Exercise description. Beginning with the first entry, restate the data word for word and leave out the images.

Extracted data.
== == ==

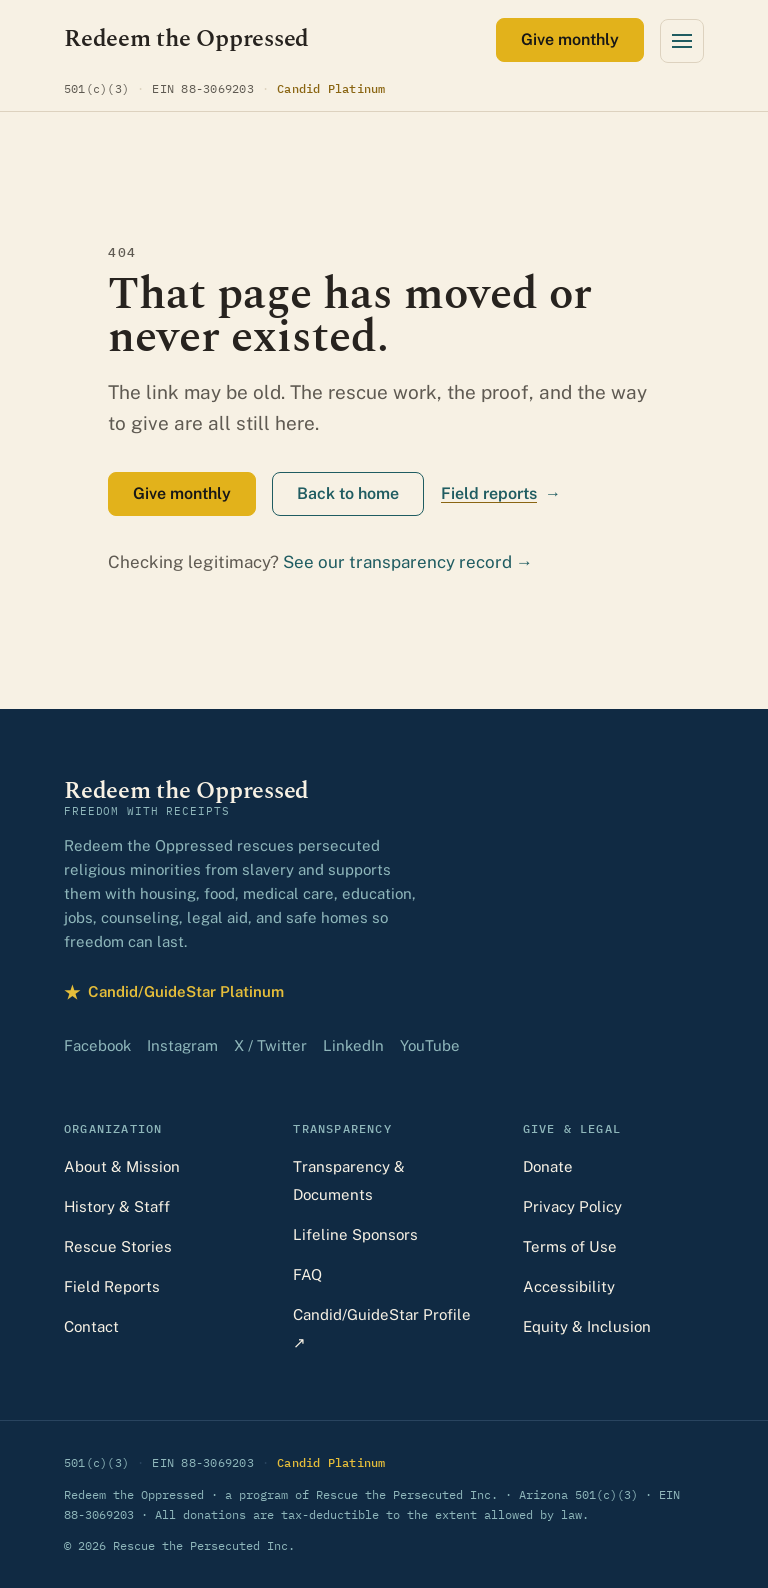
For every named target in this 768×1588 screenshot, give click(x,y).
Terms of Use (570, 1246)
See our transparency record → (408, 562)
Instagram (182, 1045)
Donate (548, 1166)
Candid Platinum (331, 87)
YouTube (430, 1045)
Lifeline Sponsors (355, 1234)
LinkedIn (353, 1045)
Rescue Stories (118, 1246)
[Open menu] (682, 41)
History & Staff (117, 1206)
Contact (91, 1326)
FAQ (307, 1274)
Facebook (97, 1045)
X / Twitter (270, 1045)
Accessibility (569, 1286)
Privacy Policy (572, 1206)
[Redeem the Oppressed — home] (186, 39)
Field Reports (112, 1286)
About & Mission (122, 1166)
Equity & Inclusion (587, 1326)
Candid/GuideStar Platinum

== == ==

Problem solution.
For every named target in this 768×1588 screenshot, give click(x,y).
Terms of Use (570, 1246)
See our transparency record → (408, 562)
Instagram (182, 1045)
Donate (548, 1166)
Candid Platinum (331, 87)
YouTube (430, 1045)
Lifeline Sponsors (355, 1234)
LinkedIn (353, 1045)
Rescue Stories (118, 1246)
[Open menu] (682, 41)
History & Staff (117, 1206)
Contact (91, 1326)
FAQ (307, 1274)
Facebook (97, 1045)
X / Twitter (270, 1045)
Accessibility (569, 1286)
Privacy Policy (572, 1206)
[Redeem the Oppressed — home] (186, 39)
Field Reports (112, 1286)
About & Mission (122, 1166)
Equity & Inclusion (587, 1326)
Candid/GuideStar Platinum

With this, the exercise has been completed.